▼▼▼

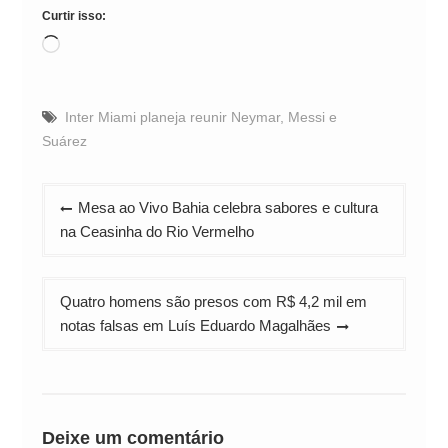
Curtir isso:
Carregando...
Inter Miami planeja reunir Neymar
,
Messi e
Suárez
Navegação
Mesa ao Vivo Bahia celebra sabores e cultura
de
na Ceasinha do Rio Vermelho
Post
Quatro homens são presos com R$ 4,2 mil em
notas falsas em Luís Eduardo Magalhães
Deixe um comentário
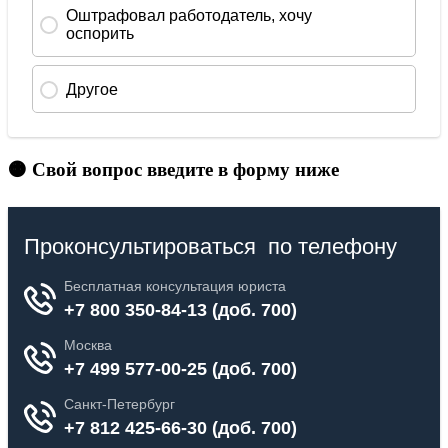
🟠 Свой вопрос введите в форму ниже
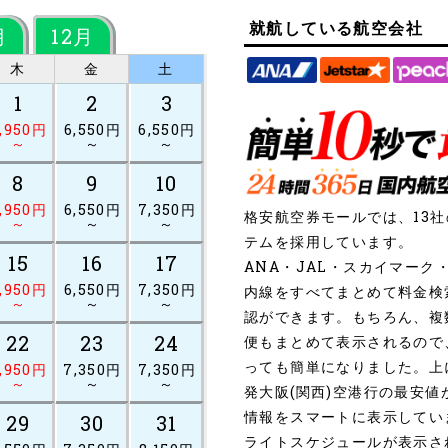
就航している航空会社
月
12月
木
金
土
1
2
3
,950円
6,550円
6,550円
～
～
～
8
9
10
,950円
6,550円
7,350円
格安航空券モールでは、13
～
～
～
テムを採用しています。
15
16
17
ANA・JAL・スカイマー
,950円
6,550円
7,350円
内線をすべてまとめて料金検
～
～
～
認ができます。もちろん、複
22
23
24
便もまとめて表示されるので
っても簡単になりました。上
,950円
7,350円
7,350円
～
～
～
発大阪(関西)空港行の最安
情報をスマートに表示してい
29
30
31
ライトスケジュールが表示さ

▲▲▲
▼▼▼

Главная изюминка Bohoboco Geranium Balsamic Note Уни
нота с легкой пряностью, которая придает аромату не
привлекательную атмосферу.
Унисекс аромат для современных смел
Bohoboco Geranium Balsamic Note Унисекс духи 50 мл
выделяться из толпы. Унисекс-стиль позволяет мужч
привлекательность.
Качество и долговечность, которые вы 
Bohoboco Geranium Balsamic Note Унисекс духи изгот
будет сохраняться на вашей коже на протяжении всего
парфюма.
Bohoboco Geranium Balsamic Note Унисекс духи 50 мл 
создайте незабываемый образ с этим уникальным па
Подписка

▲▲▲

Work to be completed =
The response must repeat exactly the lines above from the one with "Mesa ao Vivo Bahia celebra sabores e cultura" through the one with "ライトスケジュールが表示さ", including both, and must contain no pictures and no other text.

Task result =
Mesa ao Vivo Bahia celebra sabores e cultura
de
na Ceasinha do Rio Vermelho
Post
Quatro homens são presos com R$ 4,2 mil em
notas falsas em Luís Eduardo Magalhães
Deixe um comentário
🟠 Свой вопрос введите в форму ниже
就航している航空会社
月
12月
木
金
土
1
2
3
,950円
6,550円
6,550円
～
～
～
8
9
10
,950円
6,550円
7,350円
格安航空券モールでは、13
～
～
～
テムを採用しています。
15
16
17
ANA・JAL・スカイマー
,950円
6,550円
7,350円
内線をすべてまとめて料金検
～
～
～
認ができます。もちろん、複
22
23
24
便もまとめて表示されるので
っても簡単になりました。上
,950円
7,350円
7,350円
～
～
～
発大阪(関西)空港行の最安
情報をスマートに表示してい
29
30
31
ライトスケジュールが表示さ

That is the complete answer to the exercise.